▶ **Task directions**
In the records that follow, find each line containing "metalic" and copy it.

§

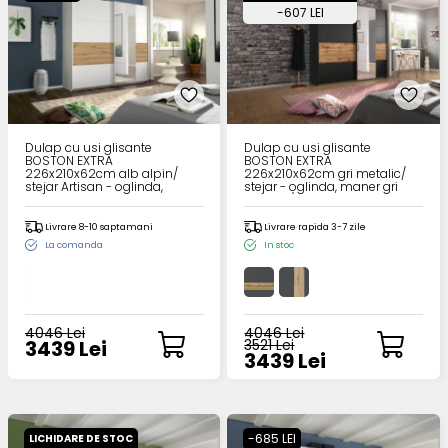
-607 LEI
Dulap cu usi glisante
Dulap cu usi glisante
BOSTON EXTRA
BOSTON EXTRA
226x210x62cm alb alpin/
226x210x62cm gri metalic/
stejar Artisan - oglinda,
stejar - oglinda, maner gri
maner aluminiu
metalic/ aluminiu
Livrare 8-10 saptamani
Livrare rapida 3-7 zile
La comanda
In stoc
4046 Lei
4046 Lei
3439 Lei
3521 Lei
3439 Lei
-685 LEI
LICHIDARE DE STOC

§

▶ **Response area**
226x210x62cm gri metalic/
metalic/ aluminiu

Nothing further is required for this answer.